Recipe

Hot smoked chorizo croquetas

by Ed Smith

Crispy croquetas flavoured with smoked chorizo

Is there a better pre-meal snack than croquetas? Crisp on the outside, molten and creamy in the middle, these are flavoured with smoked chorizo from Brindisa, which is of such quality that a little goes a long way.

Ingredients

80g salted butter
1 small banana shallot, very finely diced
120g plain flour
100g fully cured and smoked chorizo, diced into 2-3mm cubes
600g whole milk, warmed
60g manchego or non-too mature cheddar, finely grated
1 large egg, beaten
60g dry white breadcrumbs, finely ground

Method

Put the butter into a medium-sized saucepan on a low-medium heat. Allow the butter to melt, then add the diced shallot and cook to soften for 3 mins. Add the flour and beat into the butter with a wooden spoon, continuing to cook and beat regularly for 5 mins. The roux will be quite stiff, but don’t panic.

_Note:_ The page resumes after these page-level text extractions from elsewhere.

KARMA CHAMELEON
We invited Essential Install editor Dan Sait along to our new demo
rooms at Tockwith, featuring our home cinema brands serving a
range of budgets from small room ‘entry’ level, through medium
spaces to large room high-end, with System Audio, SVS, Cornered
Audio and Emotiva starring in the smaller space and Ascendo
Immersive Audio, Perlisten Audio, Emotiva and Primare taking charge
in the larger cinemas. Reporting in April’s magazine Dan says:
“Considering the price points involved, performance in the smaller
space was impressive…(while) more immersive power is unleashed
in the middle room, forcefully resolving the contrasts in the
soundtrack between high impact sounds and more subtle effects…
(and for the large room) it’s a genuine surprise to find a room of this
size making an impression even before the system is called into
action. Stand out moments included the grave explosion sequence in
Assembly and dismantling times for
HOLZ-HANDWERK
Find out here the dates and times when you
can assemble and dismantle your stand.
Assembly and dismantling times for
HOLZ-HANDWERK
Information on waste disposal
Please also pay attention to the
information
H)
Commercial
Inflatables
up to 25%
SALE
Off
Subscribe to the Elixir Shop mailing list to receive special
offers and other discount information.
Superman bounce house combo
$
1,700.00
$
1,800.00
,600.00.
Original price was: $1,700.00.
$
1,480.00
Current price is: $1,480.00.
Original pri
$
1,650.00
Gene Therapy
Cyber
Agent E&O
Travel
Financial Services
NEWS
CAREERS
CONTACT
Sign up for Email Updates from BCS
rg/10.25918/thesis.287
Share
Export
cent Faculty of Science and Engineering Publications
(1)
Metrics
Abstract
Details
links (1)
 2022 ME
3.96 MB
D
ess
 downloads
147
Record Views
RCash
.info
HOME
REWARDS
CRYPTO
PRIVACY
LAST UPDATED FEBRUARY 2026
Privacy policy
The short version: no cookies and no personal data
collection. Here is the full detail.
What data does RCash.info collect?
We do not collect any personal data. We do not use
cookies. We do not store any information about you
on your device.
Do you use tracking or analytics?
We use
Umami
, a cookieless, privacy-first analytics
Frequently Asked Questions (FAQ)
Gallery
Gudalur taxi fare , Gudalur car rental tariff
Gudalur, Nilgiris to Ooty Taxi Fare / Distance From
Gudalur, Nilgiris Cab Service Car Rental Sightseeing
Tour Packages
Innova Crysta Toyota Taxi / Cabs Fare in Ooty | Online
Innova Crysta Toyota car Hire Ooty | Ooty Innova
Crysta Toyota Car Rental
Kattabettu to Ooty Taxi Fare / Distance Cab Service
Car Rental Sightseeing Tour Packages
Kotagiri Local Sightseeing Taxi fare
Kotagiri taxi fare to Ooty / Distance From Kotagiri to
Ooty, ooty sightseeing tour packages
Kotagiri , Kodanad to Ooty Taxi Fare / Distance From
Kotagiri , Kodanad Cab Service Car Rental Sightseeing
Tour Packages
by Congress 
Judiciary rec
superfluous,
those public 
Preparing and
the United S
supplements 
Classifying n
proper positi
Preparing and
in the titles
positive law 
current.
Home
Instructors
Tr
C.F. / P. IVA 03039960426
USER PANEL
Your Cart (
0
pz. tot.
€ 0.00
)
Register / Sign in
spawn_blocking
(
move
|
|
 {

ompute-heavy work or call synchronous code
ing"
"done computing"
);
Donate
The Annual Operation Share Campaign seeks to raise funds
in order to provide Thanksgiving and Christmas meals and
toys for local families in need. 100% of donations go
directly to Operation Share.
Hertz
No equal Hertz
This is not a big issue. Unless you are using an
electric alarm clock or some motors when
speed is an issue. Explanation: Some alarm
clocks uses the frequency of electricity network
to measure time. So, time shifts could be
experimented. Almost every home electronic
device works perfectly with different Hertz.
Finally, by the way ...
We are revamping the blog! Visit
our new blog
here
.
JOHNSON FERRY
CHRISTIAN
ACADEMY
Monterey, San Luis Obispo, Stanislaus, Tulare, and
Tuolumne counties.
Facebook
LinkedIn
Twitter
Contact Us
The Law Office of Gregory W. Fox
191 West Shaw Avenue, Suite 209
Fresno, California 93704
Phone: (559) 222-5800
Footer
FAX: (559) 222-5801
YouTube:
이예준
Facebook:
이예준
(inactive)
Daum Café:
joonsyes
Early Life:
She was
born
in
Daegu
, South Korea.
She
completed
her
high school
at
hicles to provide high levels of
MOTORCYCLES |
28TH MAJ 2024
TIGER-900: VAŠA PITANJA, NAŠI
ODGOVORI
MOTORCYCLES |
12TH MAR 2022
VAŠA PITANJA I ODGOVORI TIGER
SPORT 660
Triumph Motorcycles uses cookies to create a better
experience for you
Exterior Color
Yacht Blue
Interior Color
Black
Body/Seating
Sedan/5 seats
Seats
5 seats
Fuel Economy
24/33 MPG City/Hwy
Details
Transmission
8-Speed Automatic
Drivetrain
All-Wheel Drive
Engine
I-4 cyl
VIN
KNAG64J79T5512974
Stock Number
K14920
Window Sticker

Add the chorizo to the pan and allow to warm through for 2 mins, continuing to stir so the flour doesn’t burn or stick, and so the fat from the chorizo begins to melt into the roux and helps loosen it.

Begin to add the warmed milk one ladle at a time, stirring vigorously to fully incorporate before adding the next. Once all the milk is used, cook the sauce very gently for a further 3-5 mins over a low heat, stirring occasionally.

Taste to ensure the mix does not taste like raw flour, then add the grated cheese, stir until melted, and decant to a small container. Leave for 1 hour to cool to room temperature, then cover the container and chill in the fridge for at least 2 hours more.

Measure the chilled filling into 24g balls (the size of a golf ball, if you’ve not got a scale), then roll the balls first in beaten egg, and then breadcrumbs before deep-frying for 2 mins at a temperature between 170C-180C. The crust should be golden, the centre molten and creamy. You may need to work in batches.

Transfer the croquetas onto a tray lined with a paper towel to soak up excess grease. Season with sea salt and serve, perhaps with a splodge of aioli or fresh mayo, though on their own they’re fine too.